Critique du volume manga
Publiée le Jeudi, 04 Janvier 2024
Comme il est de coutume dans la série avant le début d'un nouveau témoignage, ce 5e volume de Mibu Gishi Den s'ouvre sur des premières dizaines de pages (dont certaines, superbe, sont en couleurs sur papier glacé) revenant au plus près de Kan'ichiro Yoshimura à l'aube de sa mort. On y voit l'homme repenser encore à sa famille, témoigner du respect pour ses anciens compagnons, exprimer certains regrets vis-à-vis des élèves de Nanbu qu'il a autrefois lâchés, s'interroger de plus belle sur le cas de son ancien ami Jiroe, réfléchir sur la sournoiserie de son époque, et surtout laisser apparaître encore un peu plus sa vision de la guerre. une vision qui, pour lui, ne consiste surtout pas à aller mourir, mais plutôt à tuer pour survivre, ce qui n'était pas vraiment en adéquation avec les valeurs des samouraï de son époque...
C'est sur ces entre-faits importants que peut ensuite commencer le nouveau témoignage: celui de Shichisaburô Ikeda, alias Rihachi Hieda de son vrai nom, un cas intéressant puisque cet homme a réellement vécu de tout fin décembre 1849 (ou 1850, les sources varient) jusqu'à 1938. On commence par découvrir quelqu'un qui, dans son enfance, a bravé l'autorité parentale pour devenir ce qu'il voyait alors comme "un véritable samouraï" en s'engageant au sein du Shinsen-Gumi, où Kan'ichirô fut son instructeur pendant environ deux mois. En déballant ses souvenirs, Hieda nous offre notamment l'occasion d'approfondir encore un peu plus une vision de différents éléments historiques, à commencer par une interprétation de l'assassinat de Ryôma Sakamoto et Shintarô Nakaoka, un double-meurtre qui reste encore aujourd'hui (et sûrement à tout jamais) incertain quant à la vraie identité du tueur qui n'a jamais pu être définitivement établie.

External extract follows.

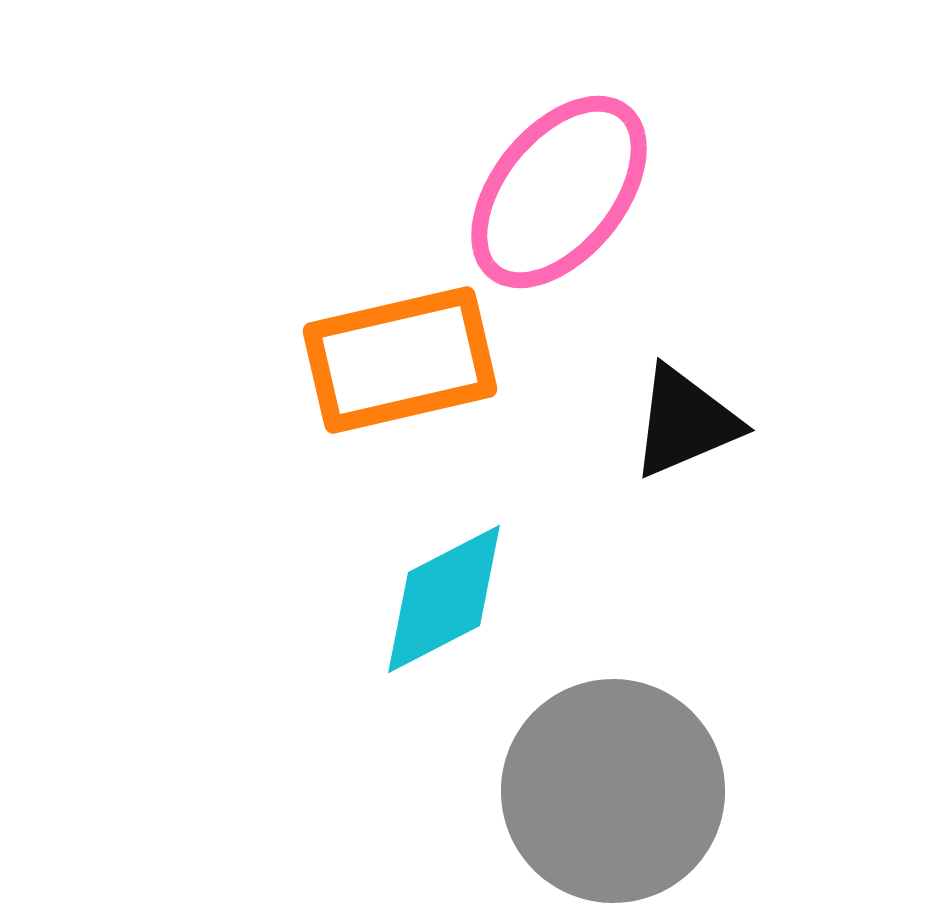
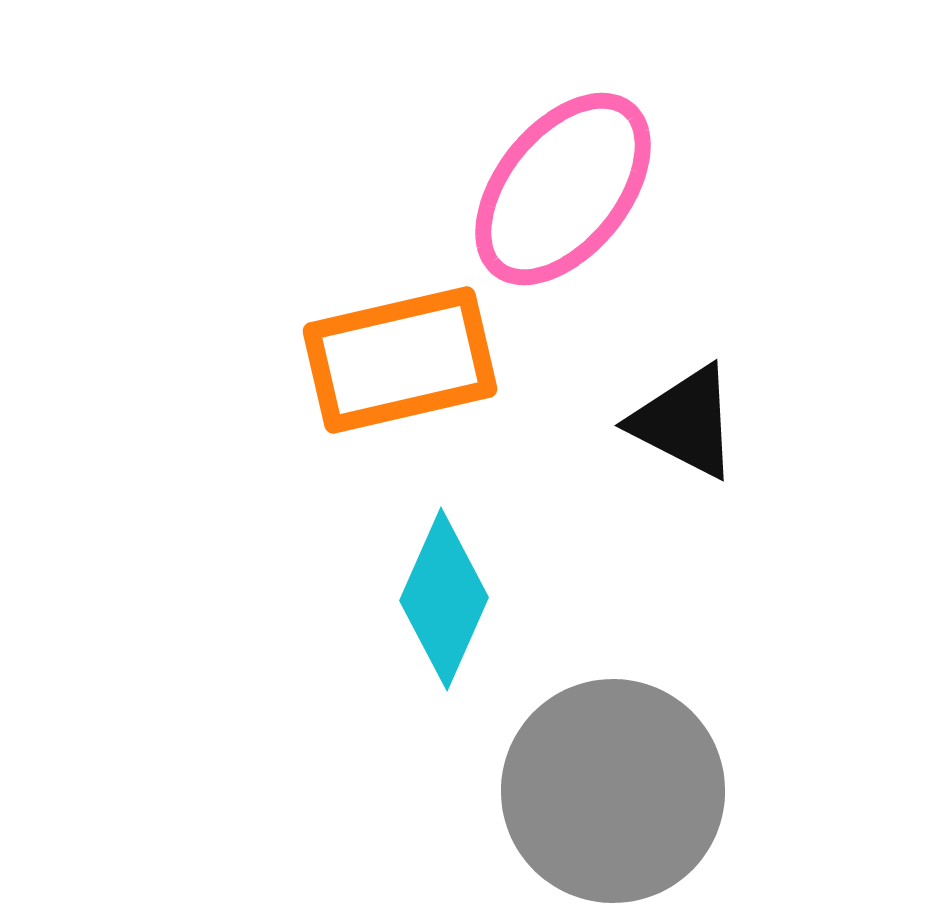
pink ellipse: moved 4 px right, 3 px up
black triangle: rotated 50 degrees clockwise
cyan diamond: rotated 39 degrees counterclockwise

Mais on pense surtout à ce qui nous est conté sur le Goryô Eji, un groupe dissident du Shinsen-Gumi resté moins célèbre que son homologue et rival, dont on découvre notamment certaines figures centrales comme Kashitarô Itô et Arinosuke Mônai, et où l'on nous expose aussi le rôle à-part du célèbre Hajime Saitô.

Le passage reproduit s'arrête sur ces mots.